# GA16 Head Gasket



## Gielie (Sep 16, 2005)

Jis Guys

Couldn't find any info about this on the forum.

Here in South Africa where I live some of the guys said I should replace my head gasket with a copper one if I want to turbo my car to drop the compresion ratio. My baby is a 2000 model Nissan Sentra 160Si witch is running a GA16DE motor. 

Do I under stand correct that I dont have to replace any of my internals if I only wana run a 0,5bar boost.


----------



## psuLemon (Apr 23, 2003)

There are a lot of members on the boards running over 200whp with stock head gaskets and on stock internals. Wes is pushing 252whp @ 14 psi and i dont believe he is having any problems.


----------



## wes (Apr 30, 2002)

Gielie said:


> Jis Guys
> 
> Couldn't find any info about this on the forum.
> 
> ...


First off copper is a HORRIBLE choice for a street car. They are VERy sensitive to installation, they must be annealed, cleaned, and installed perfect. They are also known to weap if not installed correctly. I would NOT use one on a street car. 

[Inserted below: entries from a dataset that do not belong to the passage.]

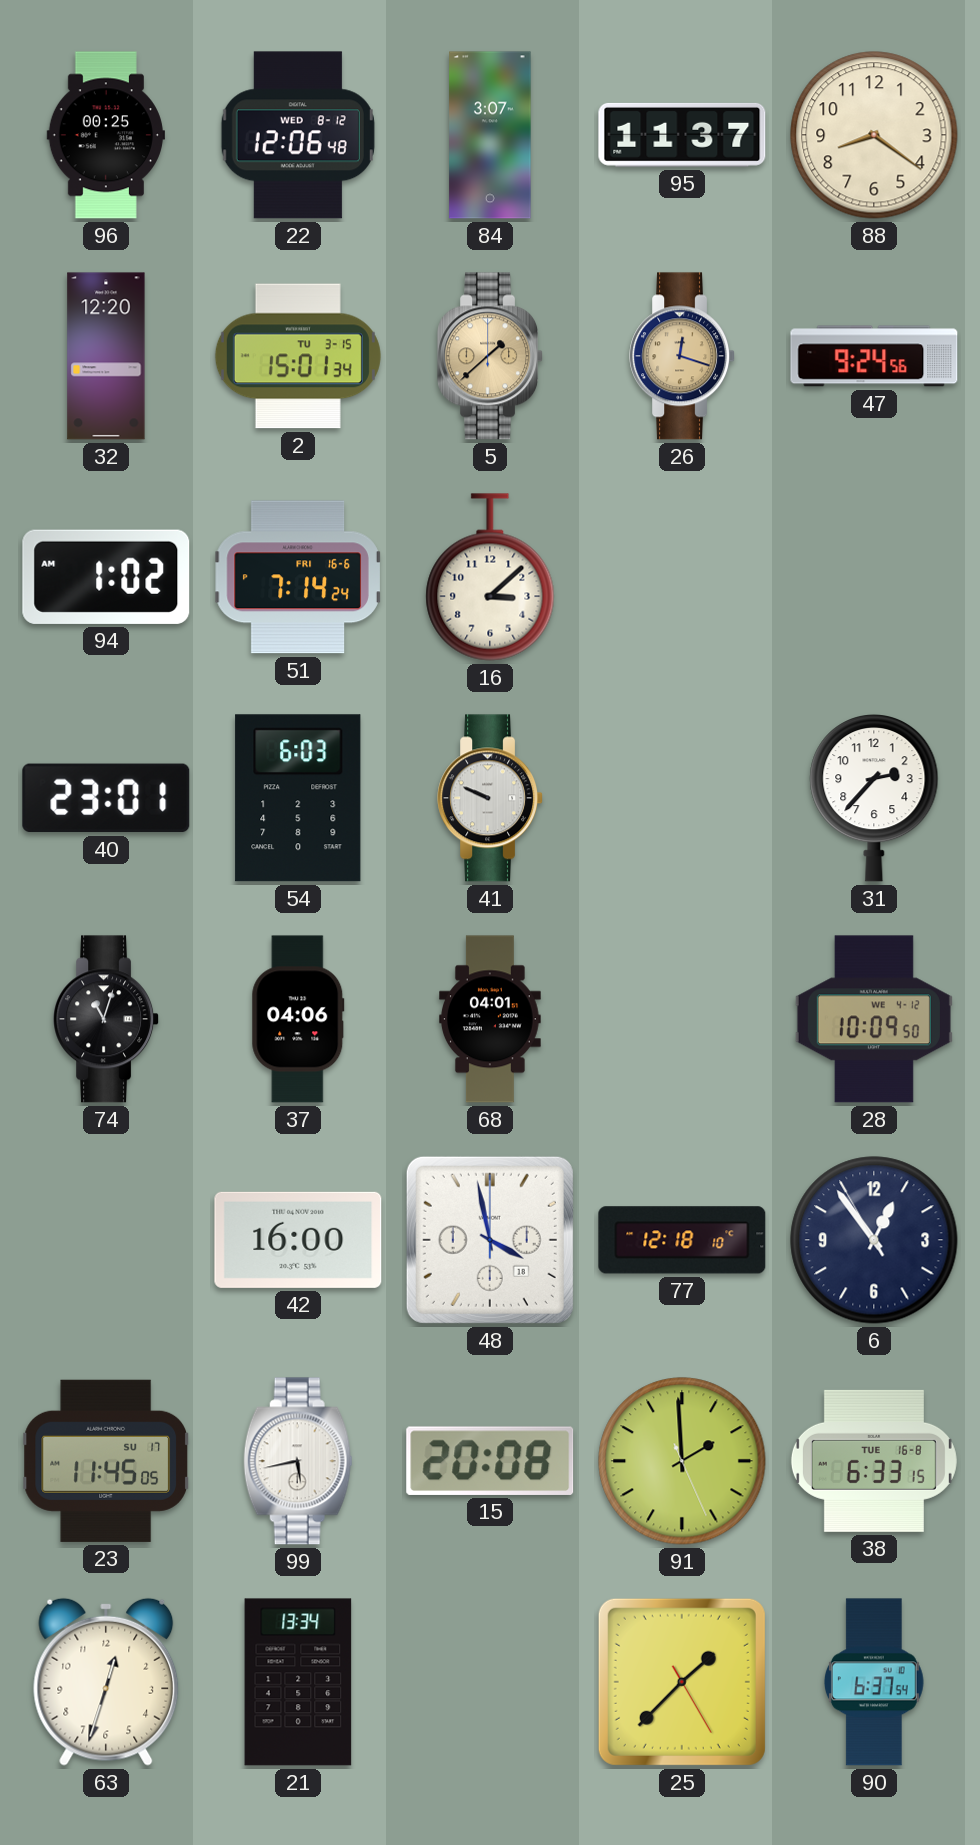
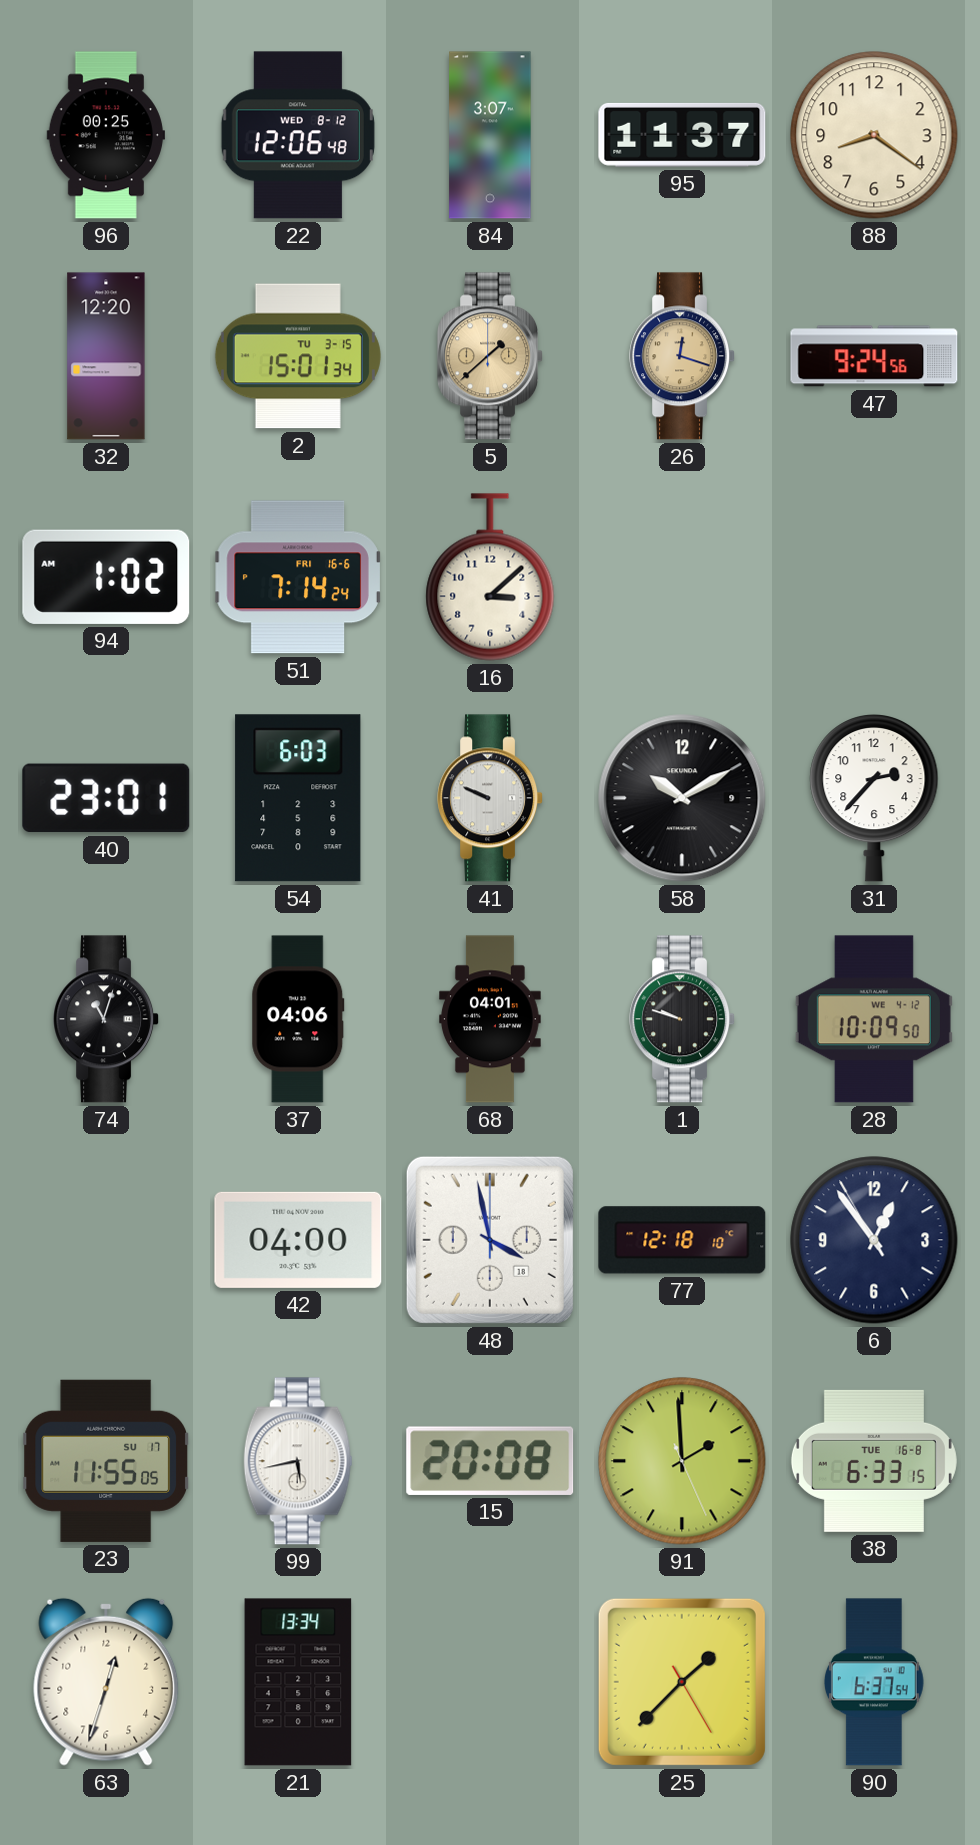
58: none -> 10:10
1: none -> 9:48
42: 16:00 -> 04:00
23: 11:45 -> 11:55
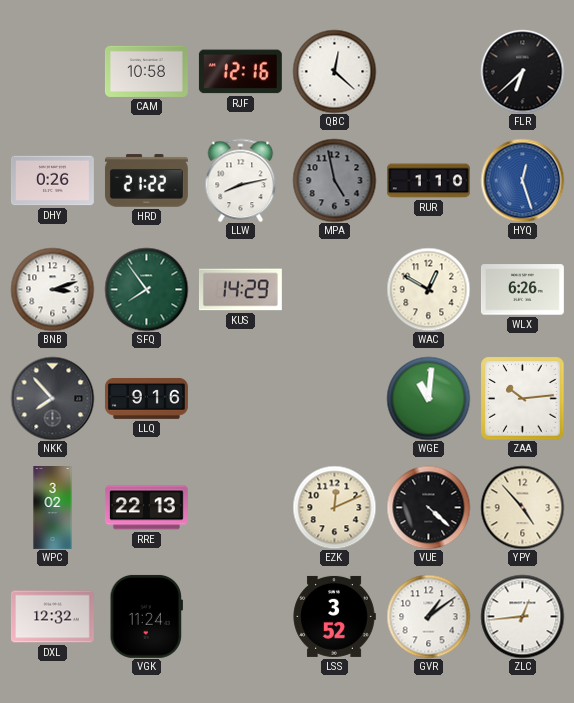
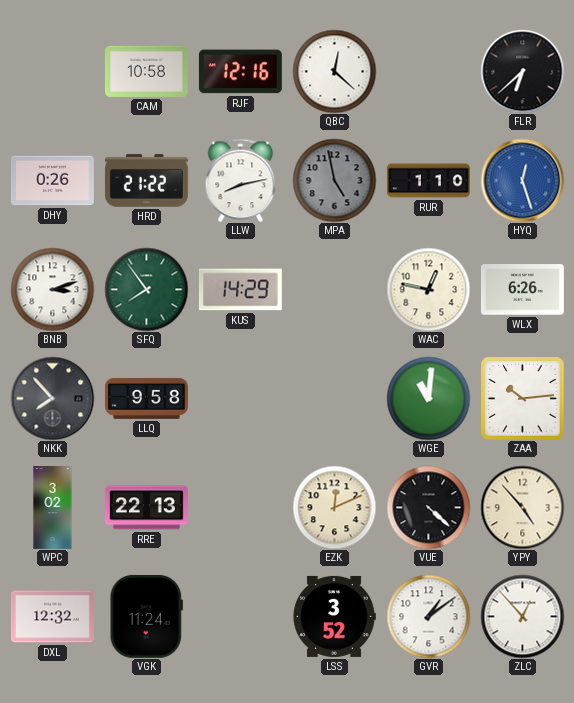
WAC: 12:50 -> 12:47
LLQ: 9:16 -> 9:58
ZLC: 12:44 -> 12:53
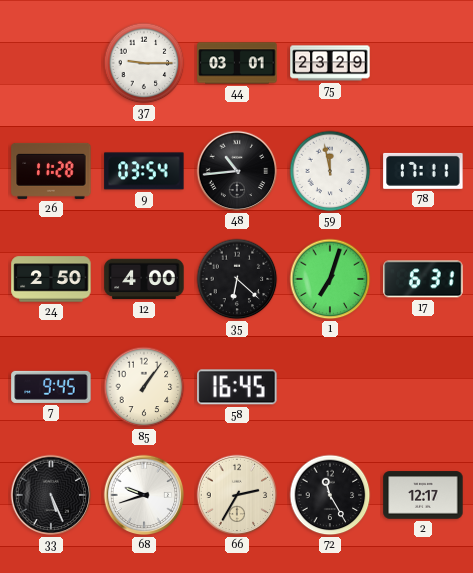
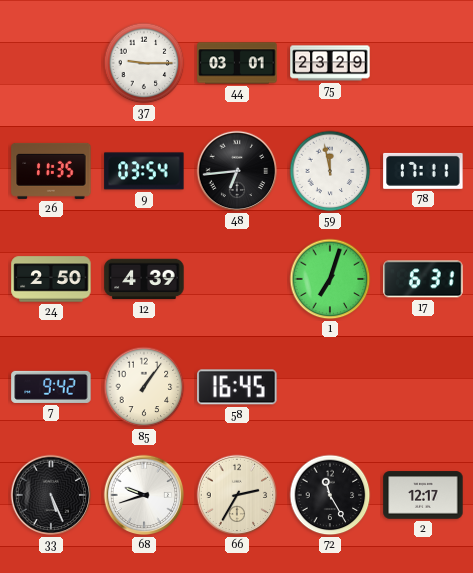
26: 11:28 -> 11:35
48: 10:44 -> 6:44
12: 4:00 -> 4:39
35: 6:22 -> none
7: 9:45 -> 9:42
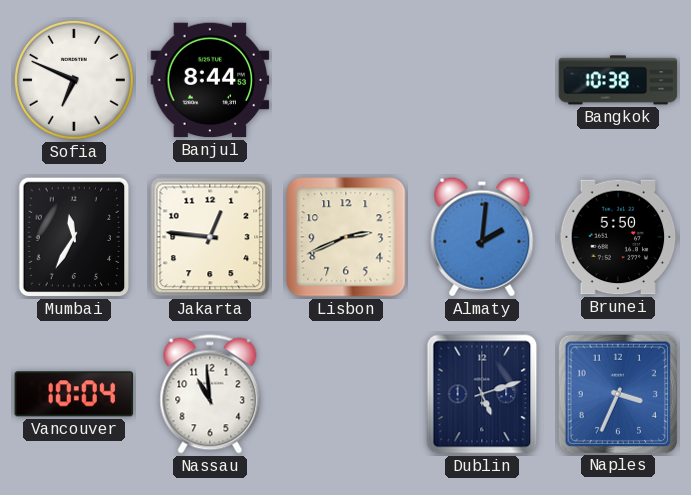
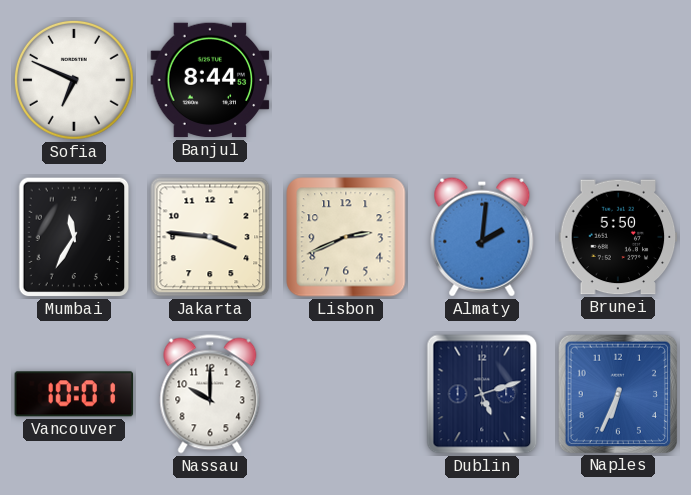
Bangkok: 10:38 -> none
Jakarta: 12:46 -> 3:46
Vancouver: 10:04 -> 10:01
Nassau: 10:59 -> 10:00
Naples: 3:34 -> 6:34
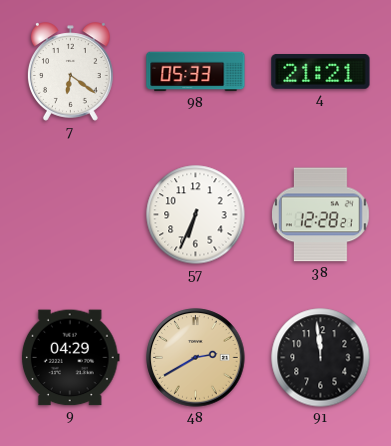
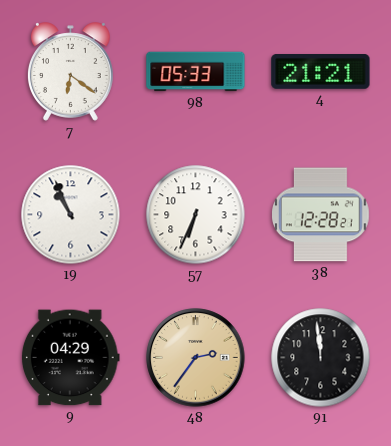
19: none -> 10:56
48: 2:40 -> 2:36
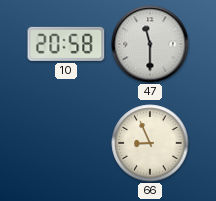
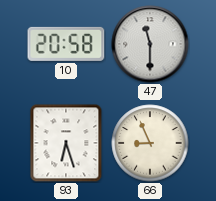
93: none -> 6:27
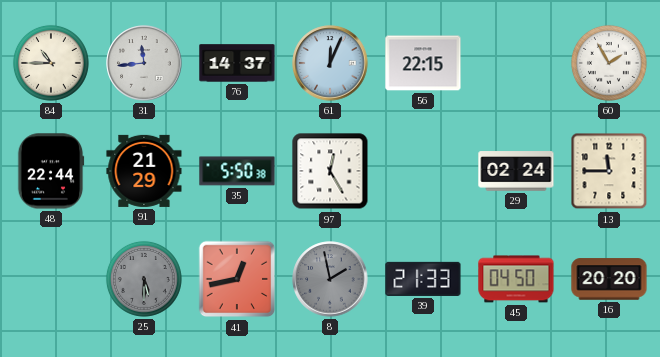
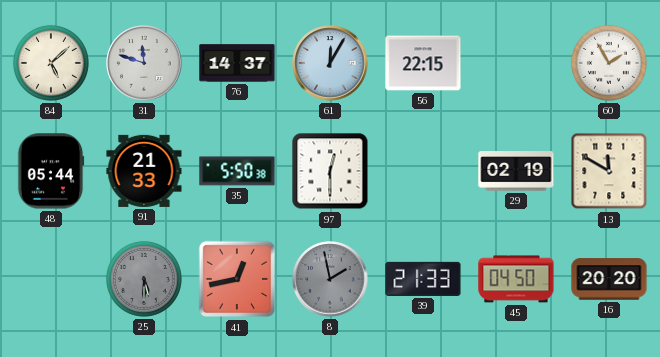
84: 10:45 -> 5:08
31: 11:44 -> 11:48
61: 12:04 -> 12:05
48: 22:44 -> 05:44
91: 21:29 -> 21:33
97: 12:25 -> 12:30
29: 02:24 -> 02:19
13: 11:45 -> 11:50
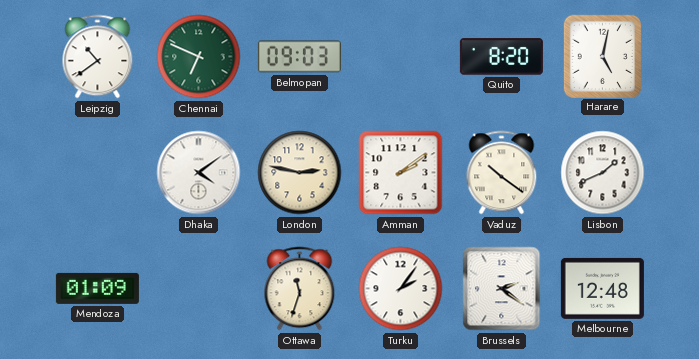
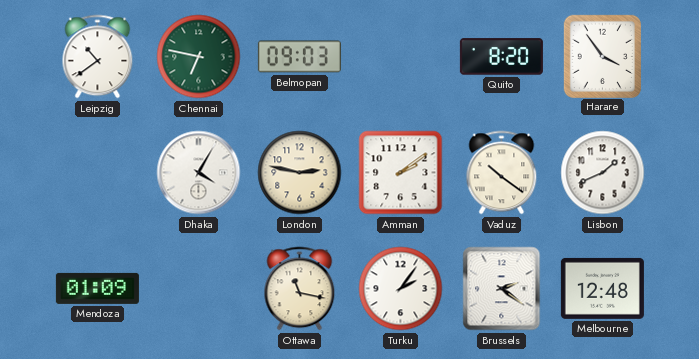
Chennai: 6:49 -> 6:47
Harare: 5:02 -> 3:54
Dhaka: 4:09 -> 4:05
Ottawa: 11:33 -> 11:17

The stock head gasket is NOT a limiting factor nor are the bottom end parts. I am making 250 HP to the wheels on a stock bottom end and a stock head gasket.


----------



## Gielie (Sep 16, 2005)

So, what boost can you run on the standard motor(standard with standard feuling and standard managment)?

For now I only wana run the standard motor with a the turbo (IHI RHF5). 

Whould you suggest a extra injector or will it make no differance, if yes what size and at what amount of boost would I need it?

For now I only wana run at about (0.4bar = 5.714psi) or (0.5bar = 7.143psi) boost. Wana boost more later, what els is there to do?

Also then, what size exhaust do you suggest? Got a 2" at the moment.


----------



## Gielie (Sep 16, 2005)

Thanx for all the feedback, it helps alot.


----------



## wes (Apr 30, 2002)

Gielie said:


> So, what boost can you run on the standard motor(standard with standard feuling and standard managment)?
> 
> For now I only wana run the standard motor with a the turbo (IHI RHF5).
> 
> ...


You should search and read on this my friend! Nissan Performance Mag. has two different 1.6 turbo projects both of which document what is needed to boost the car safely. The articles discuss where the stock stuff will max out and verything else. 

You cannot run 5 or 7 lbs on the stock ECU and injectors, you need SOME way to add extra fuel. Please research this and you will find MANY answers!


----------



## Gielie (Sep 16, 2005)

Thanx for the info.


----------



## dave_f (Dec 11, 2002)

there is a lot of info out there ... you are going to have to do some searching/reading. The forum and NPM is a good source. There is a growing number of boosted GA16de owners. The stock head gasket should hold up fine to modest boost levels with proper tunning. Tuning is the key... if not tuned properly even a stock motor can blow a head gasket.
-dave


----------